On Tue, Apr 15, 2008 at 3:11 PM, Roland Schwarz
<roland.schwarz_at_[hidden]> wrote:
> Hi Mat,
>
> you are making alot of good points, one I favour most:
> *) don't break anything.
>
> However unfortunately the situation is far from ideal.
>
> Didn't someone in this thread say the compiler should determine the
> thread api? Do you know a reliable method? If so please
> tell me. (I am not talking about macros here, we do not have
> access to these.) Until then I use the approximation that
> bjam gives me and rely on users tweaking their setup for
> unusual setups. By unusual I mean: look at the boost regression
> pages and try to find out how common your setup is.

I'm not a boost build expert, so please allow the following naive
question: Is the problem that on windows the same toolset (gcc) might
want a different default threadapi according to whether or not it is a
mingw gcc? Or is the situation more complex?

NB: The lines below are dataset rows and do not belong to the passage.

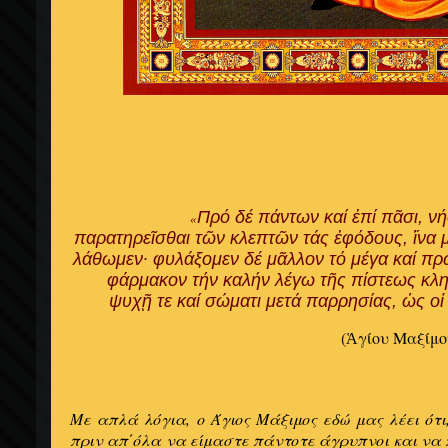
Πρό δέ πάντων καί ἐπί πᾶσι, νήφ
«
παρατηρεῖσθαι τῶν κλεπτῶν τάς ἐφόδους, ἵνα 
λάθωμεν· φυλάξομεν δέ μᾶλλον τό μέγα καί π
φάρμακον τήν καλήν λέγω τῆς πίστεως κλ
ψυχῇ τε καί σώματι μετά παρρησίας, ὡς οἱ
(Ἁγίου Μαξίμο
Με απλά λόγια, ο Άγιος Μάξιμος εδώ μας λέει ότ
πριν απ΄όλα να είμαστε πάντοτε άγρυπνοι και να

> What complicates things is, I am not the maintainer of gcc.jam.
> gcc.jam already has a big load on it. It cannot omit any of the
> gcc variants and also needs to deal with a stranger, i.e. mingw
> compiler. Of course it is not a cross compiler, but perhaps it
> is a good aproach to view it in this light.
> It is hairy to change it without risk of break on some seemingly
> unrelated platform.
>
> I tried my best to to get at "make it just work". Ok I admit I
> failed for your case. Others so far can use the setup, and so can I.
>
> So what shall we do? Can you possibly supply not only a suggestion
> of how it should work, but also how to implement it?
>
> If so, please do.

Sorry if it seems otherwise, but I am in fact attempting to
contribute. My first order of business was to decribe the complex
issues involved, establish that there was a bug and to find a
workaround. Now that that's been square away, I am tyring to do what I
can to help find a solution.

> Do you mean I should drop support of pthread for mingw and msvc builds?

Of course not. Nor do I wish to claim that my particular use cases
must be supported with the minimum of user effort.

> If not please stick with Renes advice until a solution is found
> that will also work for your environment without heavy user-config.jam
> tweaking.

Yes, I will do so.

>
> I admit it would be nice if everything goes auto-config like.
> Still we are not there yet.

Sure. The urgency of my request faded when Rene answered my orginal
question. Now I am trying to be a good citizen by writing up the
appropriate bugs and drawing attention to use cases from the field
that were inadvertently broken. And to help if I can.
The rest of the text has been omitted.